Add depth! Stereoscopic imagery for everyone

Posted on Fri 06 November 2020 in talk-submissions • 3 min read

This is a talk I submitted1 to 2021. It was, unfortunately, rejected.

If you run a conference or meetup (on-person or online) where you think this talk would be a good fit, please let me know! I’d still love to present it when the opportunity arises.


Add depth! Stereoscopic imagery for everyone

Target Audience



This will appear in the conference programme. Up to about 500 words. This field is rendered with the monospace font Hack with whitespace preserved

Stereoscopic imagery (photography and videography) is a fascinating way to create 3-dimensional images of landscapes, unmoving and moving objects, and of course, people.

In this talk, we’ll cover the basics of stereoscopic imagery and projection, discover how stereoscopic vision works, and how we can trick our brains into perceiving depth from two flat images.

We start with the principles of three-dimensional vision in humans: how our eyes use the combination of focus and vergence to signal two slightly different images of our surroundings to our brain, and how our brain then processes these images to give us the perception of depth. Then, we discuss the techniques available to play tricks on our brains in which two slightly (but cleverly) distinct two-dimensional images are presented to our eyes in such a way that our mind conjures up depth where there objectively is none.

These techniques come in various forms, from very high tech (such as virtual reality goggles) to very low tech (like mechanical stereoscopic viewers), but some can deal without any projection technology at all: this is called freeviewing, and for most people it is a remarkably simple and low-cost way to enjoy stunning three-dimensional imagery.
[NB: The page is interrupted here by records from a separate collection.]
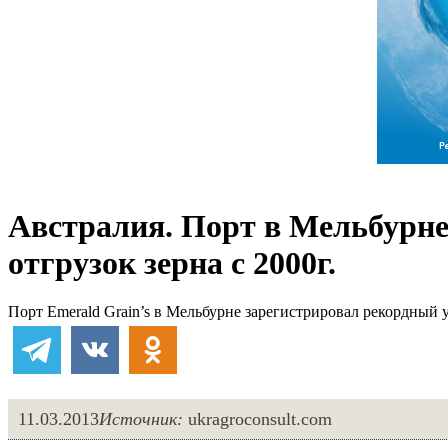
Австралия. Порт в Мельбурне
отгрузок зерна с 2000г.
Порт Emerald Grain’s в Мельбурне зарегистрировал рекордный ур
11.03.2013
Источник:
ukragroconsult.com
We’ll cover the parallel-view and crossview freeviewing techniques.

We’ll then dive into the simple but highly effective steps of making stereoscopic images, using run-of-the-mill cameras (even cell phones), and some straightforward image processing in the GIMP.

Finally, we talk about some neat little tricks to make stereoscopic videos, with minimal cost and investment. We’ll look at how we can make 3D video with just a GoPro, or a simple drone camera — again using a free software tool, namely the OpenShot video editor, for processing.

Private Abstract

This will only be shown to organisers and reviewers. You should provide any details about your proposal that you don’t want to be public here. This field is rendered with the monospace font Hack with whitespace preserved

This talk does not cover a specific software project; the “Project URL” below is simply a Flickr album containing a set of stereoscopic images created with the technique I am describing.

The fact that LCA is an online event this year would suit this talk particularly well: when I get to the point of explaining freeviewing to attendees, I would expect novices to have some difficulty with one of the freeviewing techniques, and some, with both. The latter would have the option of simply backing up the stream and re-watching the instructions and the test images provided, which is an option that would not exist in a live talk.

Accessibility note: Regretfully, this talk will have limited accessibility for people with vision deficiencies. Specifically, the 3D effects presented will be inaccessible to people with complete loss of vision in one eye (or both), nystagmus, or strabismus. People with these conditions will still be able to learn from the techniques presented in the talk, but will likely be unable to perceive the demonstrated 3D effects themselves. People with intraocular lens (IOL) implants might also have difficulty following some of the examples in the talk.